Entry requirements

120 credit points including Complex Analysis and Topology I

Learning outcomes

In order to pass the course (grade 3) the student should

know the Weierstrass factorisation theorem for entire functions and the Mittag-Leffler theorem for meromorphic functions;

be able to give an account of the concept of normal family;

be able to outline a proof of the Riemann mapping theorem;

be able to give an account of the basic properties of harmonic functions, Poisson's formula and the principle of Harnack;

know Jensen's formula and how to apply it;

be familiar with the concept of analytic continuation and the monodromy theorem;

be able to outline the construction of a modular function and the proof of the "little Picard theorem";

be familiar with the basic properties of subharmonic functions, and know how to use subharmonicity for the study of Dirichlet's proble;

be able to solve problems within the area of the course and to give proofs of central theorems.

Content

Infinite series and products.

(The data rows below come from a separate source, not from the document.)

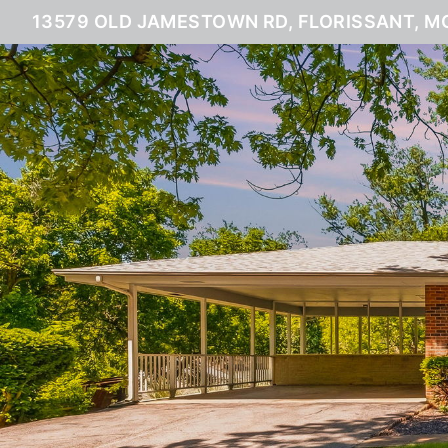
13579 OLD JAMESTOWN RD, FLORISSANT, M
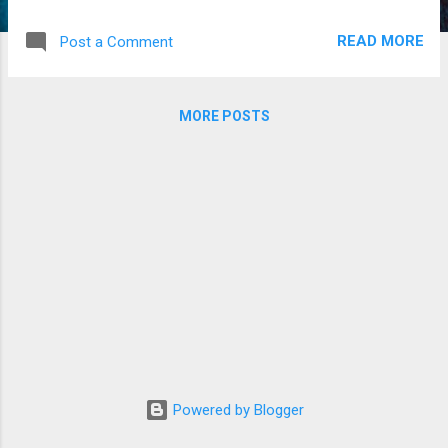
(setār) & Jean-François Charles (live
electronics)
READ MORE
Post a Comment
MORE POSTS
Powered by Blogger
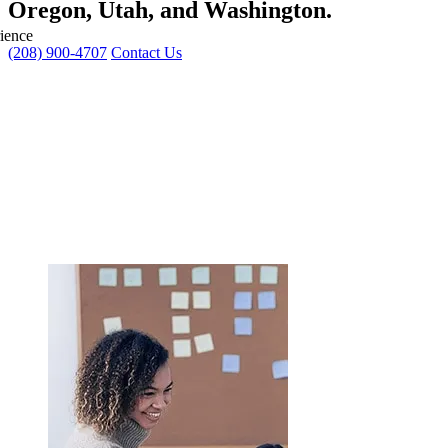
Oregon, Utah, and Washington
.
ience
(208) 900-4707
Contact Us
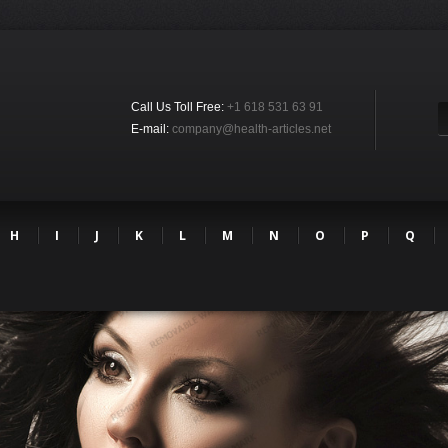
Call Us Toll Free:
+1 618 531 63 91
E-mail:
company@health-articles.net
H
I
J
K
L
M
N
O
P
Q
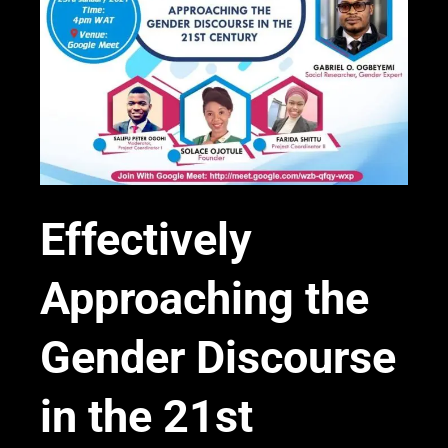
Effectively
Approaching the
Gender Discourse
in the 21st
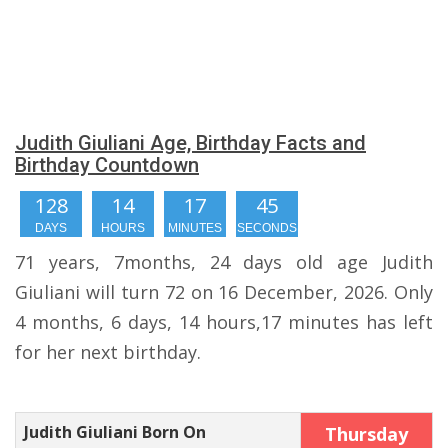
Judith Giuliani Age, Birthday Facts and
Birthday Countdown
128
14
17
44
DAYS
HOURS
MINUTES
SECONDS
71 years, 7months, 24 days old age Judith
Giuliani will turn 72 on 16 December, 2026. Only
4 months, 6 days, 14 hours,17 minutes has left
for her next birthday.
Judith Giuliani Born On
Thursday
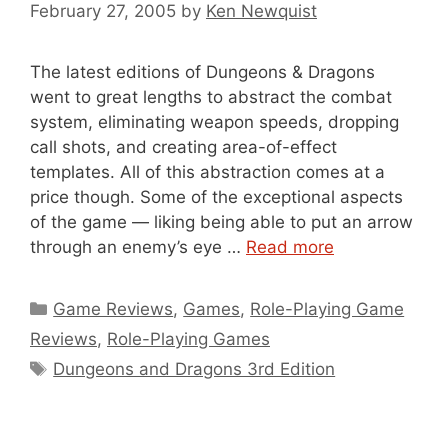
February 27, 2005
by
Ken Newquist
The latest editions of Dungeons & Dragons
went to great lengths to abstract the combat
system, eliminating weapon speeds, dropping
call shots, and creating area-of-effect
templates. All of this abstraction comes at a
price though. Some of the exceptional aspects
of the game — liking being able to put an arrow
through an enemy’s eye …
Read more
Categories
Game Reviews
,
Games
,
Role-Playing Game
Reviews
,
Role-Playing Games
Tags
Dungeons and Dragons 3rd Edition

Partial fractions and factorisation. The gamma and the beta functions, Stirling's formula, the method of steepest descent. Riemann's zeta function. Normal families, the Riemann mapping theorem. Harmonic functions, Poisson's formula, Jensen's formula, the distribution of zeros of entire functions. Analytic continuation: continuation along arcs, the monodromy theorem, the modular function and Picard's theorem. Subharmonic functions. Dirichlet's problem.

Instruction

Lectures and problem solving sessions.

Assessment

Written and, possibly, oral examination at the end of the course. Moreover, compulsory assignments may be given during the course.